Sydney Radkoff ’20, Police Reform Organizing Project, NYC

Since I have come of age politically, police violence has often been in the forefront of the media, from the Ferguson protests to Colin Kaepernick. Even this in presidential election season, Mayor Buttigieg and Mayor de Blasio have each been at the receiving end of harsh criticism for the use of excessive force by their cities’ police. What the media often fails to address, however, is the ways with which already marginalized individuals are further disadvantaged by being on the receiving end of police targeting. A police interaction does not need to end in violence for it to be harmful. In my social work classes at Skidmore, we discuss alternative programs to punishing individuals and the root causes of crime, which are often poverty and social exclusion. This summer, I wanted to observe this phenomenon up close, and do something meaningful about it. I have been fortunate enough to intern at the Police Reform Organizing Project (PROP) in New York City, a grass-roots organization that works to expose the biased and abusive policing policies of the NYPD. PROP is primarily concerned with studying the rates of non-violent arrests and crimes that make up “Broken Windows” policing, such as petty theft, jay-walking, and biking on the side-walk. I am responsible for attending the lowest level arraignment courts in each borrow to take down demographic data about arrests, researching school safety policies and non-punitive alternatives, creating fact sheets to be released to the public, and petitioning for mental health reform and an increase in funding for community social workers and counselors.

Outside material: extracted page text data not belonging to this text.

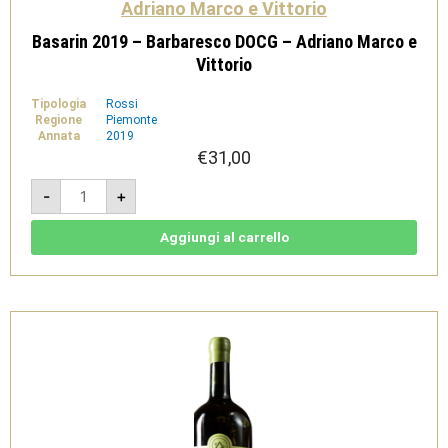
Adriano Marco e Vittorio
Basarin 2019 – Barbaresco DOCG – Adriano Marco e
Vittorio
Tipologia
Rossi
Regione
Piemonte
Annata
2019
€
31,00
Basarin
-
+
2019
-
Barbaresco
DOCG
Aggiungi al carrello
-
Adriano
Marco
e
Vittorio
quantità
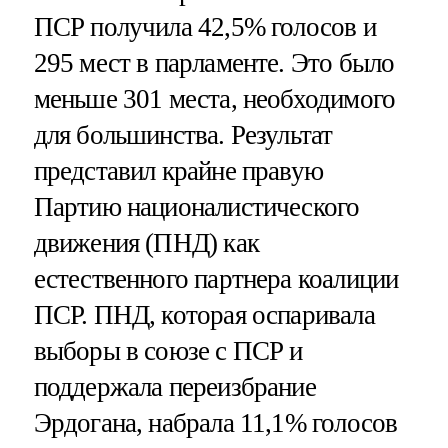
ПСР получила 42,5% голосов и
295 мест в парламенте. Это было
меньше 301 места, необходимого
для большинства. Результат
представил крайне правую
Партию националистического
движения (ПНД) как
естественного партнера коалиции
ПСР. ПНД, которая оспаривала
выборы в союзе с ПСР и
поддержала переизбрание
Эрдогана, набрала 11,1% голосов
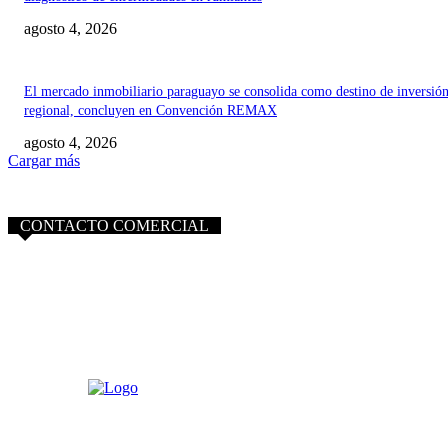
agosto 4, 2026
El mercado inmobiliario paraguayo se consolida como destino de inversió
regional, concluyen en Convención REMAX
agosto 4, 2026
Cargar más
CONTACTO COMERCIAL
info@purocampo.com.py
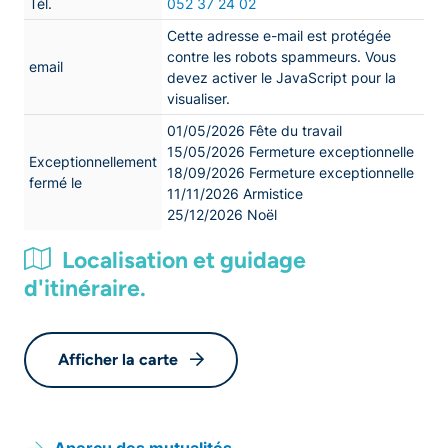
Tél.
052 37 24 02
Cette adresse e-mail est protégée
contre les robots spammeurs. Vous
email
devez activer le JavaScript pour la
visualiser.
01/05/2026 Fête du travail
15/05/2026 Fermeture exceptionnelle
Exceptionnellement
18/09/2026 Fermeture exceptionnelle
fermé le
11/11/2026 Armistice
25/12/2026 Noël
Localisation et guidage
d'itinéraire.
Afficher la carte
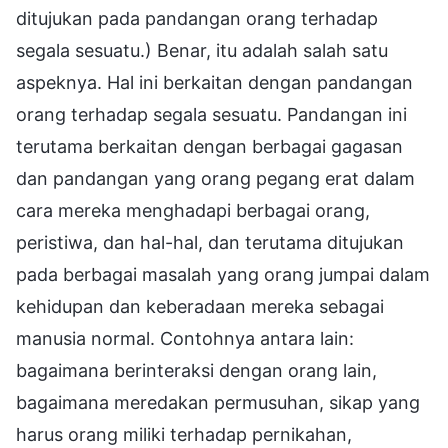
ditujukan pada pandangan orang terhadap
segala sesuatu.) Benar, itu adalah salah satu
aspeknya. Hal ini berkaitan dengan pandangan
orang terhadap segala sesuatu. Pandangan ini
terutama berkaitan dengan berbagai gagasan
dan pandangan yang orang pegang erat dalam
cara mereka menghadapi berbagai orang,
peristiwa, dan hal-hal, dan terutama ditujukan
pada berbagai masalah yang orang jumpai dalam
kehidupan dan keberadaan mereka sebagai
manusia normal. Contohnya antara lain:
bagaimana berinteraksi dengan orang lain,
bagaimana meredakan permusuhan, sikap yang
harus orang miliki terhadap pernikahan,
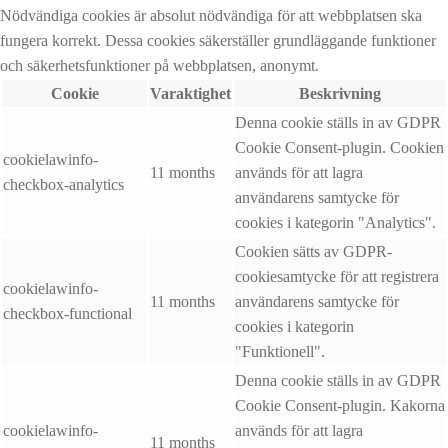
Nödvändiga cookies är absolut nödvändiga för att webbplatsen ska
fungera korrekt. Dessa cookies säkerställer grundläggande funktioner
och säkerhetsfunktioner på webbplatsen, anonymt.
Cookie
Varaktighet
Beskrivning
Denna cookie ställs in av GDPR
Cookie Consent-plugin. Cookien
cookielawinfo-
11 months
används för att lagra
checkbox-analytics
användarens samtycke för
cookies i kategorin "Analytics".
Cookien sätts av GDPR-
cookiesamtycke för att registrera
cookielawinfo-
11 months
användarens samtycke för
checkbox-functional
cookies i kategorin
"Funktionell".
Denna cookie ställs in av GDPR
Cookie Consent-plugin. Kakorna
cookielawinfo-
används för att lagra
11 months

What I have seen through my research and court visits directly support everything that I have learned in my classes at Skidmore. The people who are arrested for petty theft are more often than not homeless and taking food. Any given day, 90%-100% of those we see arrested are people of color. One case that moved me was with an 18 year old black boy who was charged for assault of the 3rd degree. He had gotten into a yelling match with his sister and mom, and a neighbor called the police. The police arrested him and held him in custody for 20 hours. When he saw the judge, the lawyer informed she had spoken to his mother her who did not want an order of protection against him, she just wanted him to come home. The judge issued one anyways, and sent him out of the court guilty for disorderly conduct. At first glance, that may look like a success. He does not have jail-time on his record, and was sent out pretty quickly with relatively little consequences. But what an order of protection really means for this boy is that he is now no longer able to contact either his mother or his sister. He cannot see them, talk to them, pass messages through other family members, and most significantly, he is no longer able to live at home. By the time his 10 minutes in front of the judge was over, he was homeless. His mother, who was sitting behind our court monitoring group, began to cry as this happened. An officer approached her and said “Excuse me Ma’am, are you his mother?” When she responded with yes, he said that he’s sorry but she must leave. By being in the court room she was putting him at risk for being re-arrested and sent to jail. What I saw in this instance was not justice served but a punitive system that is out of touch with the needs of the people its serves. Another case that showed me that policing is not just overbearing but also biased was when 4 older black men were arrested and tried for having “possession of a gambling device.” Their crime? Having dice in their pockets. Personally, I don’t believe that anyone, even the officers, were concerned about people having dice.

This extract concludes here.